TimT....where did you get the stainless steel plates that hold your rigger board? Did you make those? That is the kind of setup that I am looking for. Quick and easy to remove.

My friend who is a welding supply salesmen is getting me some stainless steel and I will be proceeding from here. I'll let you know how it comes out!!

Thanks for the ideas!

Those are "Tite-Lock" and "Bert's" tracks with a "Tite-Lock" stanchions. Berts is now called Pursuit Sports.
Tim, Pursuit Sports is Berts old partner. There new stuff is crap. Bert is starting up again, with a new but very similar design. His stuff is available at Lakeside, for sure.

Take a look at their hardware. Maybe it'll be in your best interest to by the downrigger kit.

Berts or Pursuit, and even bigjon have similar rigs. Pretty much all of them recognize they're in a niche market and will reach pretty deep into your pocket.

You know what, I had a customer walk out of my office today proclaiming that I had a customer for life for sparing him the expense of a phone system that he didn't really need. I sure wish somebody in the marine/fishing industry would take the same customer-oriented approach that I try to maintain. (I'm not patting myself on the back, it's just that reviewing the stuff that I did to my boat a couple of years ago, and seeing the steady price increases, kinda gets to me sometimes.) Honestly, rigging your boat can be a load of fun. And doing it without contributing to these guys early retirement just makes it a little more enjoyable. Kinda like the fly-fishermen who make their own rods.
First class rigging gentlemen. And I thought mine was the bomb. lol Love the Bert's though.;)
One more question and I think I am set to tackle this puppy!! Is it standard to have some type of cable hooked to your board just in case you run into problems that might take you stuff into the drink?

Doesn't seem like a bad idea but on the other hand of your hung up enough that your boards getting pulled off I'd rather that happen then rip off the transom or sink my boat.

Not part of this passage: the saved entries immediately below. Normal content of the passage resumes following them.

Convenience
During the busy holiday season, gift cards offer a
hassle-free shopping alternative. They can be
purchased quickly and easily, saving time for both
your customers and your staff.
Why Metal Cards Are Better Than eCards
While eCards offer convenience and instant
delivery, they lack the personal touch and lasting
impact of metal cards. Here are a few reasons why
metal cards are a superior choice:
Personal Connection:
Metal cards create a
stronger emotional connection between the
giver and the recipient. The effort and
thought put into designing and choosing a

Thanks for all the help guys and I believe I'll be tackling this job myself without contributing to others retirement. Lord knows I need to save that for myself!!

Thanks again!!

Scott, I had the same thought when rigging my first board.

You need to think in terms of solid mounting to begin with. Whether you install grab rails or mounting plates, mount them solid. ie. the original conversation about backerboard. When you attach the other plates or downriggers to your board, either use through-bolts with washers and locknuts or predrill and sink in the biggest, longest screw you can.

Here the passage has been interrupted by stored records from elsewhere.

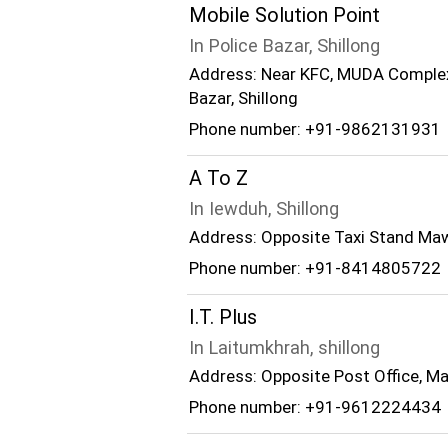
Mobile Solution Point
In Police Bazar, Shillong
Address: Near KFC, MUDA Complex, 
Bazar, Shillong
Phone number: +91-9862131931
A To Z
In Iewduh, Shillong
Address: Opposite Taxi Stand Ma
Phone number: +91-8414805722
I.T. Plus
In Laitumkhrah, shillong
Address: Opposite Post Office, Ma
Phone number: +91-9612224434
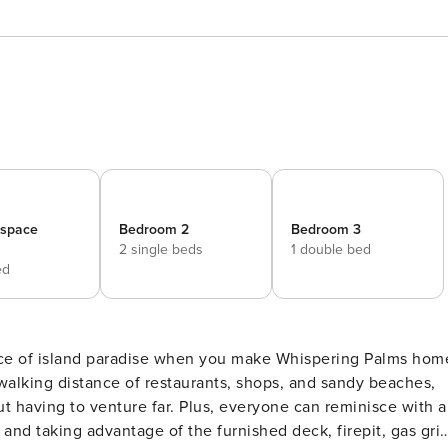
_space
Bedroom 2
Bedroom 3
2 single beds
1 double bed
ed
 walking distance of restaurants, shops, and sandy beaches,
ut having to venture far. Plus, everyone can reminisce with a
and taking advantage of the furnished deck, firepit, gas grill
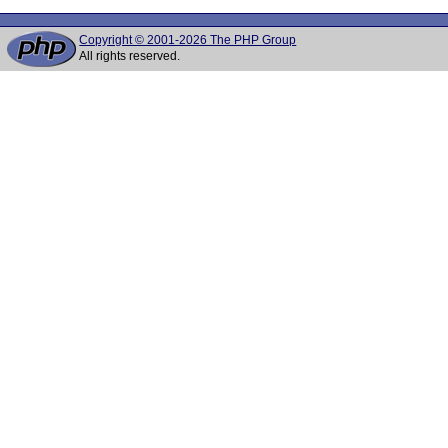
Copyright © 2001-2026 The PHP Group
All rights reserved.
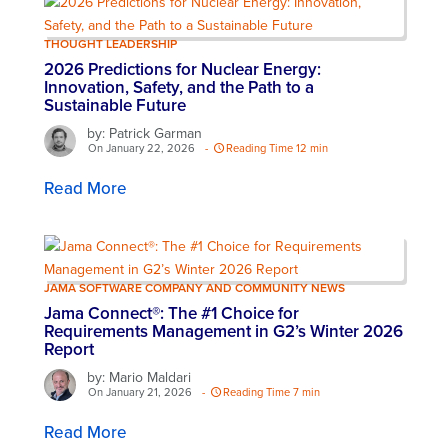
THOUGHT LEADERSHIP
2026 Predictions for Nuclear Energy:
Innovation, Safety, and the Path to a
Sustainable Future
by: Patrick Garman
On January 22, 2026
-
Reading Time 12 min
Read More
JAMA SOFTWARE COMPANY AND COMMUNITY NEWS
Jama Connect®: The #1 Choice for
Requirements Management in G2’s Winter 2026
Report
by: Mario Maldari
On January 21, 2026
-
Reading Time 7 min
Read More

Knockoffs work is a a good benchmark to shoot for. Godzilla could pull his boat under by the downrigger cables. Mine, I don't think it would hold up as well.
Scott, I don't have much to add, Tim did such a good job.

Get yourself a "GOOD" set of cable cutters w/crimper (and keep them handy), You may need them.LOL. Not to mention making your own rigging is cheaper. If you fish hard, you will be repairing and tweaking your riggings.

Did you say you have Walkers? If so, you might want to look into the 'Automatic Ball Retreivers', they are pretty slick! (Oh boy, one more thing to buy)! Post or PM me if you need more info.

Tim, I have nightmares about hooking Godzilla, and being pulled down! LOL. ;)
Ok...thanks again guys. My buddy came through with the stainless steel tubing and plate so I should begin tackling this puppy this weekend or next week. I will hopefully be out fishing late next week or next weekend at the latest!! Unfortunately I am at the will of my friend who'll be doing the welding!

I'll post pic's when I'm done. Good luck to all this weekend!

I dont' know about walkers, but my cannons have an adjustable clutch which will allow line to be pulled out similar to the drag on reels. I usually have this set too tight, but it is good to know it is available. I've often wondered what would happen it I got a ball stuck on something on bottom!? Yikes, I hope it would break the cable instead of pulling my boat under!